> [ACTION ITEM]
Repeat the entries below exactly, pictures excluded.

> [RECORDS TO PROCESS]
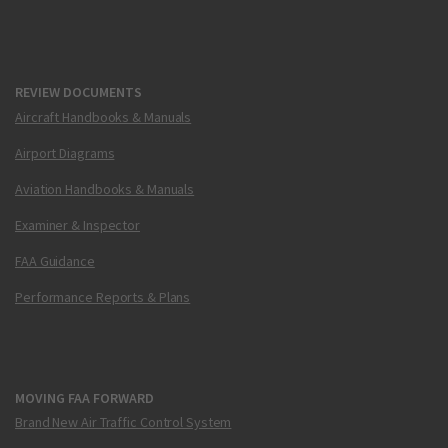
REVIEW DOCUMENTS
Aircraft Handbooks & Manuals
Airport Diagrams
Aviation Handbooks & Manuals
Examiner & Inspector
FAA Guidance
Performance Reports & Plans
MOVING FAA FORWARD
Brand New Air Traffic Control System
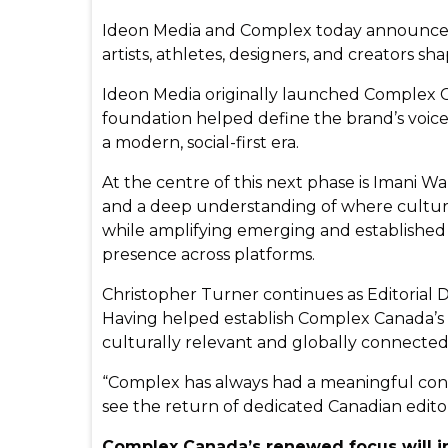
Ideon Media and Complex today announced t
artists, athletes, designers, and creators s
Ideon Media originally launched Complex Can
foundation helped define the brand’s voic
a modern, social-first era.
At the centre of this next phase is Imani Wa
and a deep understanding of where culture li
while amplifying emerging and established 
presence across platforms.
Christopher Turner continues as Editorial D
Having helped establish Complex Canada’s ori
culturally relevant and globally connected
“Complex has always had a meaningful conn
see the return of dedicated Canadian editor
Complex Canada’s renewed focus will i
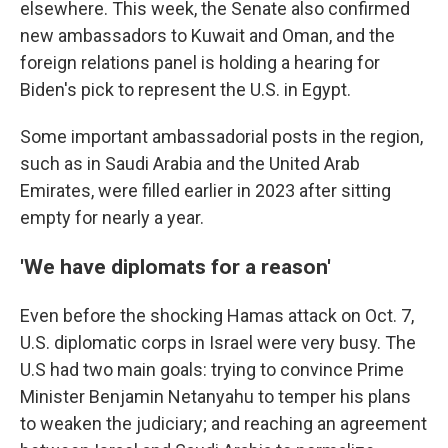
elsewhere. This week, the Senate also confirmed
new ambassadors to Kuwait and Oman, and the
foreign relations panel is holding a hearing for
Biden's pick to represent the U.S. in Egypt.
Some important ambassadorial posts in the region,
such as in Saudi Arabia and the United Arab
Emirates, were filled earlier in 2023 after sitting
empty for nearly a year.
'We have diplomats for a reason'
Even before the shocking Hamas attack on Oct. 7,
U.S. diplomatic corps in Israel were very busy. The
U.S had two main goals: trying to convince Prime
Minister Benjamin Netanyahu to temper his plans
to weaken the judiciary; and reaching an agreement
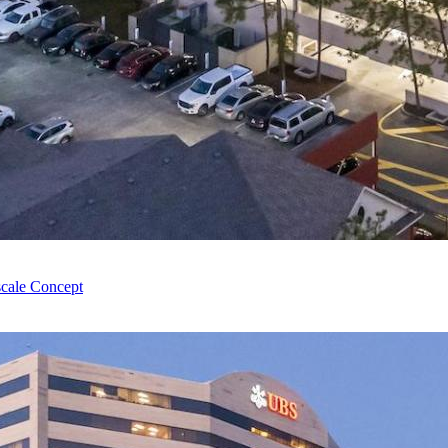
cale Concept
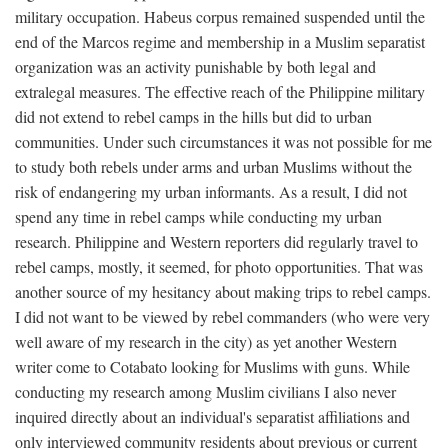
military occupation. Habeus corpus remained suspended until the
end of the Marcos regime and membership in a Muslim separatist
organization was an activity punishable by both legal and
extralegal measures. The effective reach of the Philippine military
did not extend to rebel camps in the hills but did to urban
communities. Under such circumstances it was not possible for me
to study both rebels under arms and urban Muslims without the
risk of endangering my urban informants. As a result, I did not
spend any time in rebel camps while conducting my urban
research. Philippine and Western reporters did regularly travel to
rebel camps, mostly, it seemed, for photo opportunities. That was
another source of my hesitancy about making trips to rebel camps.
I did not want to be viewed by rebel commanders (who were very
well aware of my research in the city) as yet another Western
writer come to Cotabato looking for Muslims with guns. While
conducting my research among Muslim civilians I also never
inquired directly about an individual's separatist affiliations and
only interviewed community residents about previous or current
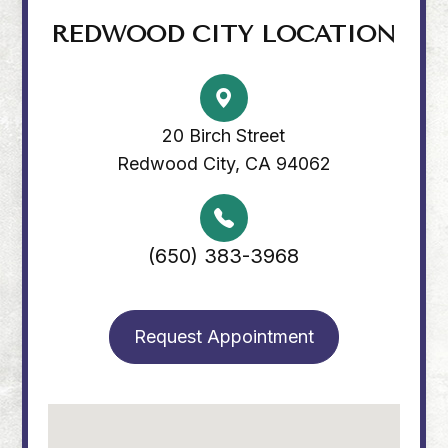
REDWOOD CITY LOCATION
20 Birch Street
Redwood City, CA 94062
(650) 383-3968
Request Appointment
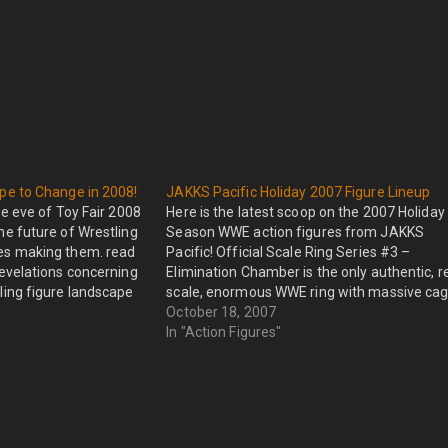
pe to Change in 2008!
JAKKS Pacific Holiday 2007 Figure Lineup
 eve of Toy Fair 2008
Here is the latest scoop on the 2007 Holiday
he future of Wrestling
Season WWE action figures from JAKKS
es making them. read
Pacific! Official Scale Ring Series #3 –
revelations concerning
Elimination Chamber is the only authentic, r
ling figure landscape
scale, enormous WWE ring with massive ca
 The Wrestling figure
that allows you to recreate the Elimination
October 18, 2007
Chamber match-ups. The Real Scale
In "Action Figures"
Elimination Chamber…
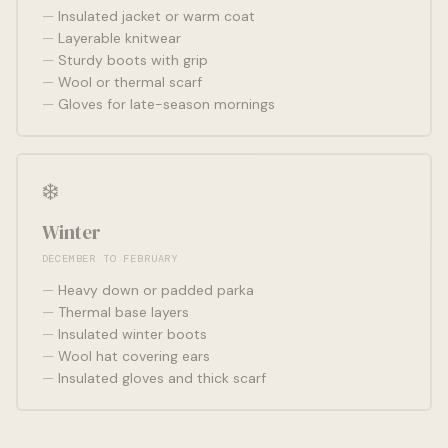
Insulated jacket or warm coat
Layerable knitwear
Sturdy boots with grip
Wool or thermal scarf
Gloves for late-season mornings
❄️
Winter
DECEMBER TO FEBRUARY
Heavy down or padded parka
Thermal base layers
Insulated winter boots
Wool hat covering ears
Insulated gloves and thick scarf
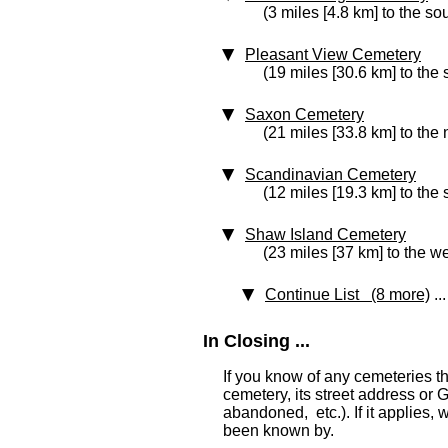
(3 miles [4.8 km] to the so
Pleasant View Cemetery
(19 miles [30.6 km] to the
Saxon Cemetery
(21 miles [33.8 km] to the 
Scandinavian Cemetery
(12 miles [19.3 km] to the
Shaw Island Cemetery
(23 miles [37 km] to the we
Continue List (8 more)
...
In Closing ...
If you know of any cemeteries t
cemetery, its street address or GP
abandoned, etc.). If it applies,
been known by.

> [EXERCISE RESPONSE]
REVIEW DOCUMENTS
Aircraft Handbooks & Manuals
Airport Diagrams
Aviation Handbooks & Manuals
Examiner & Inspector
FAA Guidance
Performance Reports & Plans
MOVING FAA FORWARD
Brand New Air Traffic Control System
Ideon Media and Complex today announced t
artists, athletes, designers, and creators s
Ideon Media originally launched Complex Can
foundation helped define the brand’s voic
a modern, social-first era.
At the centre of this next phase is Imani Wa
and a deep understanding of where culture li
while amplifying emerging and established 
presence across platforms.
Christopher Turner continues as Editorial D
Having helped establish Complex Canada’s ori
culturally relevant and globally connected
“Complex has always had a meaningful conn
see the return of dedicated Canadian editor
Complex Canada’s renewed focus will i
elsewhere. This week, the Senate also confirmed
new ambassadors to Kuwait and Oman, and the
foreign relations panel is holding a hearing for
Biden's pick to represent the U.S. in Egypt.
Some important ambassadorial posts in the region,
such as in Saudi Arabia and the United Arab
Emirates, were filled earlier in 2023 after sitting
empty for nearly a year.
'We have diplomats for a reason'
Even before the shocking Hamas attack on Oct. 7,
U.S. diplomatic corps in Israel were very busy. The
U.S had two main goals: trying to convince Prime
Minister Benjamin Netanyahu to temper his plans
to weaken the judiciary; and reaching an agreement
cale Concept
military occupation. Habeus corpus remained suspended until the
end of the Marcos regime and membership in a Muslim separatist
organization was an activity punishable by both legal and
extralegal measures. The effective reach of the Philippine military
did not extend to rebel camps in the hills but did to urban
communities. Under such circumstances it was not possible for me
to study both rebels under arms and urban Muslims without the
risk of endangering my urban informants. As a result, I did not
spend any time in rebel camps while conducting my urban
research. Philippine and Western reporters did regularly travel to
rebel camps, mostly, it seemed, for photo opportunities. That was
another source of my hesitancy about making trips to rebel camps.
I did not want to be viewed by rebel commanders (who were very
well aware of my research in the city) as yet another Western
writer come to Cotabato looking for Muslims with guns. While
conducting my research among Muslim civilians I also never
inquired directly about an individual's separatist affiliations and
only interviewed community residents about previous or current
REDWOOD CITY LOCATION
20 Birch Street
Redwood City, CA 94062
(650) 383-3968
Request Appointment
pe to Change in 2008!
JAKKS Pacific Holiday 2007 Figure Lineup
 eve of Toy Fair 2008
Here is the latest scoop on the 2007 Holiday
he future of Wrestling
Season WWE action figures from JAKKS
es making them. read
Pacific! Official Scale Ring Series #3 –
revelations concerning
Elimination Chamber is the only authentic, r
ling figure landscape
scale, enormous WWE ring with massive ca
 The Wrestling figure
that allows you to recreate the Elimination
October 18, 2007
Chamber match-ups. The Real Scale
In "Action Figures"
Elimination Chamber…
Insulated jacket or warm coat
Layerable knitwear
Sturdy boots with grip
Wool or thermal scarf
Gloves for late-season mornings
❄️
Winter
DECEMBER TO FEBRUARY
Heavy down or padded parka
Thermal base layers
Insulated winter boots
Wool hat covering ears
Insulated gloves and thick scarf
(3 miles [4.8 km] to the so
Pleasant View Cemetery
(19 miles [30.6 km] to the
Saxon Cemetery
(21 miles [33.8 km] to the 
Scandinavian Cemetery
(12 miles [19.3 km] to the
Shaw Island Cemetery
(23 miles [37 km] to the we
Continue List (8 more)
...
In Closing ...
If you know of any cemeteries t
cemetery, its street address or GP
abandoned, etc.). If it applies,
been known by.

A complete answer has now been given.